When Beatrice was born with no obvious complications we were overjoyed. At 4.5 weeks however, something didn’t seem right to me and despite being told everything was fine and being discharged from hospital, I returned to the GP who confirmed my fears. Beatrice was re-admitted to hospital, where she had so many seizures she had to be sedated to stop them. She spent the next six days in intensive care and three months on the ward, and it was confirmed that Beatrice was 80 per cent brain damaged with limited vision.
We were then discharged and our journey fully began; our time was spent with therapists and medical professionals, both at home and at hospital, trying to understand the combination of her different conditions: cerebral palsy, epilepsy, visual impairment and learning difficulties. I remember the feeling of being overwhelmed but hungry for information; I wanted to understand her condition fully and how best I could help her. She had these needs, she was going to be different, but she was mine.
With the help of two charities, I started to understand the processes of special education and family support, but it was clear there was limited information and no handbook or directory of the agencies which have subsequently played such an important part of Beatrice’s life.
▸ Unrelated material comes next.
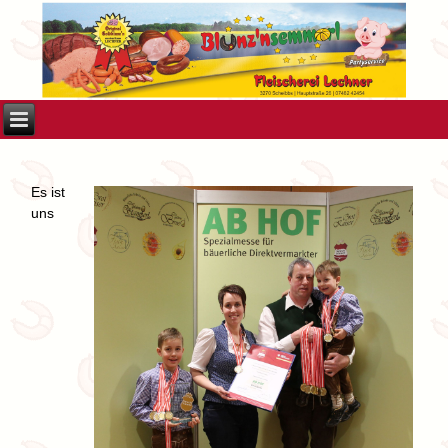
Es ist
uns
It was a visual impairment therapist who recommended a local school for visually impaired children, that was our first break-through and made such a difference to Beatrice’s life, allowing her to take part in activities with other children like her, and providing fun and the stimulation she required.
From here, we started the stressful statementing process; I somewhat naïvely thought that as Beatrice was using the drop-in facility she would be given a place at the school, but it became apparent that the process was not about what the child needs and requires but was driven by funding and resources. Another charity helped me raise a tribunal appeal, but the authority conceded and Beatrice spent many happy years at the school until it closed. Beatrice was forced into a mainstream school for two years, as the authority had nowhere else to place her, except a severe learning disabilities school, which I was adamant was not right for her. Beatrice was then placed in another school for children with visual impairment, where she was happy, but it became clear that it was going to be a battle: information was not readily available and the system seemed to work against and not for us.
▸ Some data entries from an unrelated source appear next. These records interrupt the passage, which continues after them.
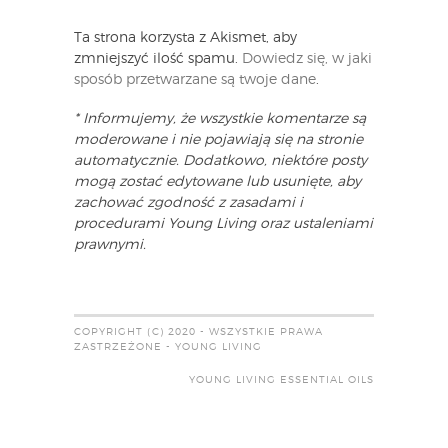
Ta strona korzysta z Akismet, aby
zmniejszyć ilość spamu.
Dowiedz się, w jaki
sposób przetwarzane są twoje dane
.
* Informujemy, że wszystkie komentarze są
moderowane i nie pojawiają się na stronie
automatycznie. Dodatkowo, niektóre posty
mogą zostać edytowane lub usunięte, aby
zachować zgodność z zasadami i
procedurami Young Living oraz ustaleniami
prawnymi.
COPYRIGHT (C) 2020 - WSZYSTKIE PRAWA
ZASTRZEŻONE - YOUNG LIVING
YOUNG LIVING ESSENTIAL OILS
Each stage of your child’s life is a fight. The decisions you face range from the choice of school, social care and therapy support, to the next stage of your child’s education. What college should they go to? Should it be residential or day provision? On top of all this, there are all the issues around support at home. We’ve even had struggles getting appointments with GPs and repeat prescriptions.
My response to all this was to equip myself with as much information and training as possible; I became a governor of the school Beatrice attended and volunteered with charities. I then became an Educational Advocate to help other parents, as in all my 25 years I have not met one agency or service that can completely support and advise parents, and many of the good charities I have worked with have been closed due to funding.
Our journey together has been overwhelming and lonely at times. It has left me frustrated due to the lack of help and advice given to parents. Despite that, though, I look at Beatrice every day and see the positive impact she has had on my own life. I am the person I am today because of her.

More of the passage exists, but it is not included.